• [EXERCISE OBJECTIVE]
From the first line to the last, copy the data exactly and drop the pictures.

• [AVAILABLE RECORDS]

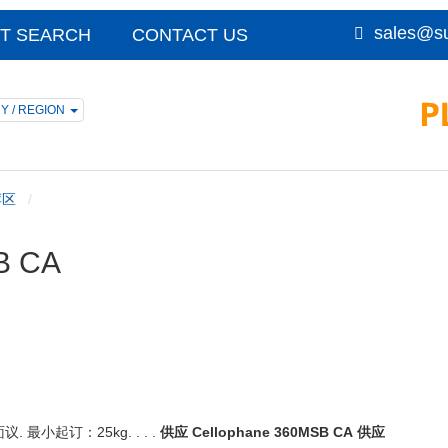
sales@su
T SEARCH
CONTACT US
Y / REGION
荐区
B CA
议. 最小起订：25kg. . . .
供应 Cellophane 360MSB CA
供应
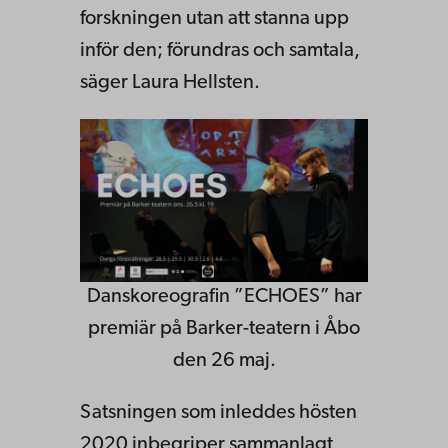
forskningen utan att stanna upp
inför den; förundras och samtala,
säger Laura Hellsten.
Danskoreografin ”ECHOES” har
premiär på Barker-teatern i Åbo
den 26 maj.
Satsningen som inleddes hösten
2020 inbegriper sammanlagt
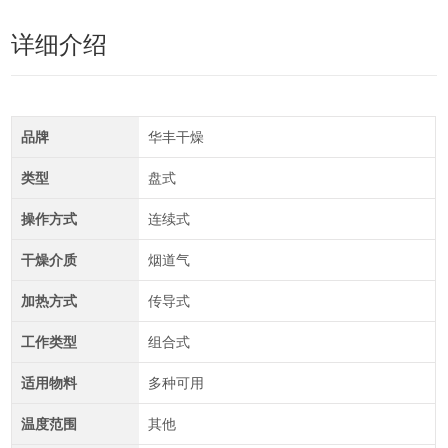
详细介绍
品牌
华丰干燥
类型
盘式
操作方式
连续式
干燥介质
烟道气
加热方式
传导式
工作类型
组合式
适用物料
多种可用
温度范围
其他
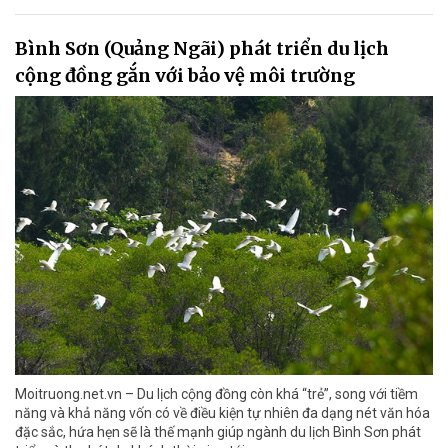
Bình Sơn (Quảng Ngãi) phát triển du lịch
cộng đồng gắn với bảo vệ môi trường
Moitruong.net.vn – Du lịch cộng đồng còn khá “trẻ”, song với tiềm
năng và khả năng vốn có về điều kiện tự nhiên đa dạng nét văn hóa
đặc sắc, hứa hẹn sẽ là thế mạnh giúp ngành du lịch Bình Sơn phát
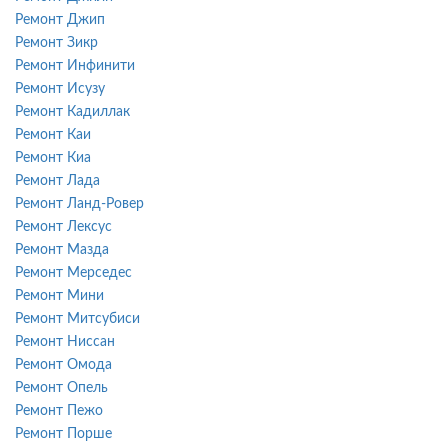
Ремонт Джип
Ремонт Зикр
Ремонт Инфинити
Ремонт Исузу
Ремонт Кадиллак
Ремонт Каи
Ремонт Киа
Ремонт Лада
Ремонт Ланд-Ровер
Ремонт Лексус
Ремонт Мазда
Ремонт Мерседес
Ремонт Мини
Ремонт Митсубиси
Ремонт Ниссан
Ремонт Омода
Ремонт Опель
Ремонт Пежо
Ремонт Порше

• [FINISHED TASK]
sales@su
T SEARCH
CONTACT US
Y / REGION
荐区
B CA
议. 最小起订：25kg. . . .
供应 Cellophane 360MSB CA
供应
forskningen utan att stanna upp
inför den; förundras och samtala,
säger Laura Hellsten.
Danskoreografin ”ECHOES” har
premiär på Barker-teatern i Åbo
den 26 maj.
Satsningen som inleddes hösten
2020 inbegriper sammanlagt
详细介绍
品牌
华丰干燥
类型
盘式
操作方式
连续式
干燥介质
烟道气
加热方式
传导式
工作类型
组合式
适用物料
多种可用
温度范围
其他
Bình Sơn (Quảng Ngãi) phát triển du lịch
cộng đồng gắn với bảo vệ môi trường
Moitruong.net.vn – Du lịch cộng đồng còn khá “trẻ”, song với tiềm
năng và khả năng vốn có về điều kiện tự nhiên đa dạng nét văn hóa
đặc sắc, hứa hẹn sẽ là thế mạnh giúp ngành du lịch Bình Sơn phát
Ремонт Джип
Ремонт Зикр
Ремонт Инфинити
Ремонт Исузу
Ремонт Кадиллак
Ремонт Каи
Ремонт Киа
Ремонт Лада
Ремонт Ланд-Ровер
Ремонт Лексус
Ремонт Мазда
Ремонт Мерседес
Ремонт Мини
Ремонт Митсубиси
Ремонт Ниссан
Ремонт Омода
Ремонт Опель
Ремонт Пежо
Ремонт Порше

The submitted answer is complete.